Last minute ... literally, last minute - I decided to join the family on a Grand Canyon adventure. We'd been planning for months to hike to the bottom of the Grand Canyon and back up again. But as the Vegas summer got hotter and hotter, I bowed out. Heat and I don't get along. And the word is that the canyon walls reflect the sun and the temperature reaches upward of 120 f. It hits 80 at home and I'm a wimpy whiner. Something about my body (I inherited from my mother, she inherited it from her mother) ... our in-house temperature regulators don't really work. Hit a certain temperature and our heat rises exponentially. We become flushed and nearly unable to function. Sweating doesn't cool us off like it should. Anyway, Friday morning came and it was time to get the family packed for their grand adventure. One of our daughters had been sick - really sick. I didn't want to send her on this hike. So it was either we both go, or we both stay. If Sierra went, I needed to be there with her. I woke up early, donned my vibrams, and headed out to fill the car with gas and buy some last-minute camping food. When I got home, Brad called the Canyon and found that this weekend was unseasonably cool. Rather than reaching 120 degrees, it should only be 102. Call me insane, but that sounded cool to me. Sierra and I scrambled to pack, and before we could double-think it, we were all off to the Grand Canyon!

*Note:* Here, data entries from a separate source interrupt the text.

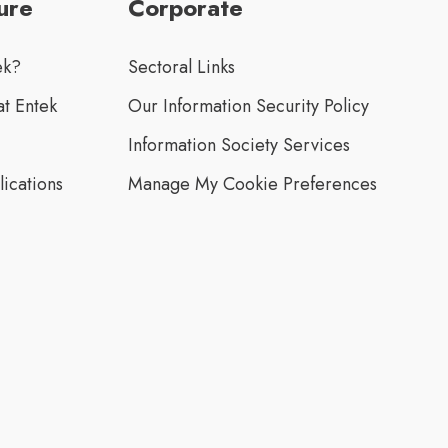
ure
Corporate
ek?
Sectoral Links
t Entek
Our Information Security Policy
Information Society Services
lications
Manage My Cookie Preferences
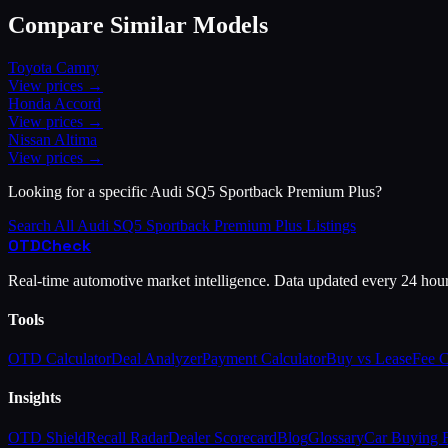
Compare Similar Models
Toyota
Camry
View prices →
Honda
Accord
View prices →
Nissan
Altima
View prices →
Looking for a specific
Audi
SQ5 Sportback Premium Plus
?
Search All
Audi
SQ5 Sportback Premium Plus
Listings
OTD
Check
Real-time automotive market intelligence. Data updated every 24 hou
Tools
OTD Calculator
Deal Analyzer
Payment Calculator
Buy vs Lease
Fee 
Insights
OTD Shield
Recall Radar
Dealer Scorecard
Blog
Glossary
Car Buying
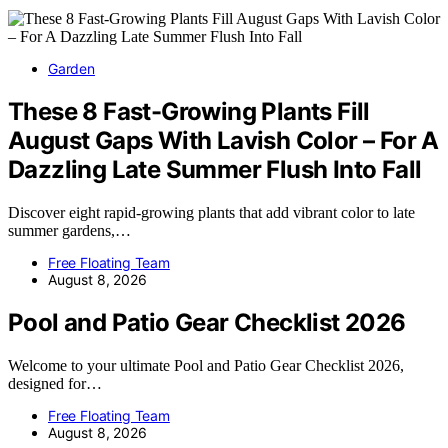
Garden
These 8 Fast-Growing Plants Fill
August Gaps With Lavish Color – For A
Dazzling Late Summer Flush Into Fall
Discover eight rapid-growing plants that add vibrant color to late
summer gardens,…
Free Floating Team
August 8, 2026
Pool and Patio Gear Checklist 2026
Welcome to your ultimate Pool and Patio Gear Checklist 2026,
designed for…
Free Floating Team
August 8, 2026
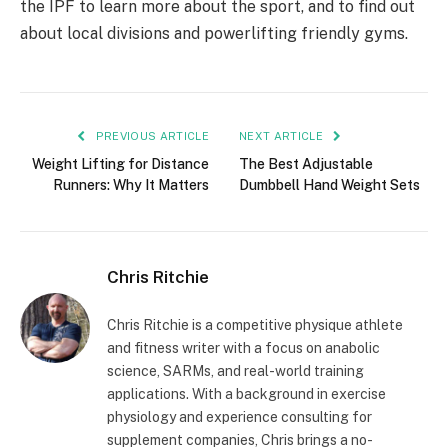
the IPF to learn more about the sport, and to find out
about local divisions and powerlifting friendly gyms.
PREVIOUS ARTICLE
NEXT ARTICLE
Weight Lifting for Distance
The Best Adjustable
Runners: Why It Matters
Dumbbell Hand Weight Sets
Chris Ritchie
Chris Ritchie is a competitive physique athlete
and fitness writer with a focus on anabolic
science, SARMs, and real-world training
applications. With a background in exercise
physiology and experience consulting for
supplement companies, Chris brings a no-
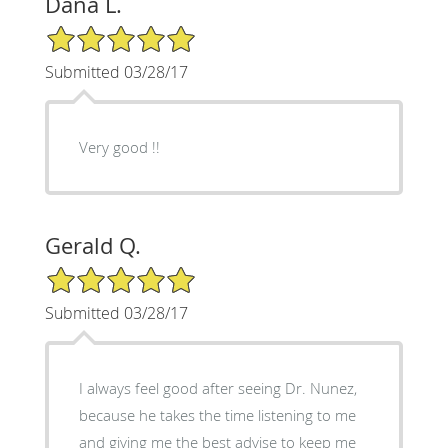
Dana L.
5/5 Star Rating
Submitted 03/28/17
Very good !!
Gerald Q.
5/5 Star Rating
Submitted 03/28/17
I always feel good after seeing Dr. Nunez,
because he takes the time listening to me
and giving me the best advise to keep me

We met up with Trevor and his 5-year-old son, Jace, parked our cars and hopped on the bus that would take us to the South Kaibab Trail. My husband is an outdoor genius. He reads a lot, but also instinctively knows a lot. So we were well prepared with sunscreen, neck coolers and water. Lots and lots of water. Oh! Let me say here that even though Brad really does know best when it comes to outdoor activities, we disagreed strongly on one point. With the hot desert sun, Brad insisted we wear long cotton pants and long-sleeved cotton shirts to protect our skin. He knows how horrible a sunburn can be on a hike like this. My only stipulation was this: I promised to slather as much sunscreen on me and the girls as often as he wanted ... but we would dress down. I was the only person I saw the entire 3 days in a skirt.

But really ... it might look goofy, but without a doubt I felt the breezes better than anyone!
So, back to the hike: It was about 5pm when we began our descent. I was interested to see all the day-hikers ... lots of people head to the canyon and hike an hour or so down, then back up again. Me? If I weren't fulfilling a bucket-list wish, I'd just enjoy the view from the top! Especially with this thought: doing the easy part first, knowing you have a steep incline waiting for you ... ugh! That's too hard on my psyche!

The South Kaibab Trail is SPECTACULAR! That's one reason why Brad chose this route for us. From the top to the bottom, the beauty is indescribable. Our plan was to do the easy part (going down) in one evening, camp at Bright Angel Campground on The Colorado River, then take two days to hike back up. We did follow the plan, but it wasn't exactly as smooth as it sounded. First of all, going down really is the easy part, but "easy" is relative.

The first hour or so we took a kazillion pictures. There were so many places to stop and gaze at the magnificence before us. I couldn't help remembering Robert Service's poem, The Call of The Wild. Particularly the phrase: "Have you gazed on naked grandeur where there's nothing else to gaze on, Set pieces and drop-curtain scenes galore?" That describes every step down the South Kaibab. With a heaven-sent breeze, and the rim temperature in the 70s, we were very comfortable. And in my vibrams, I didn't get the toes knocking against my shoes and bruising me under my toenails. We have at least 2 members of our family with purple toes who will soon be minus a couple of toenails! As we descended, the temperature got warmer and our stops for water more frequent.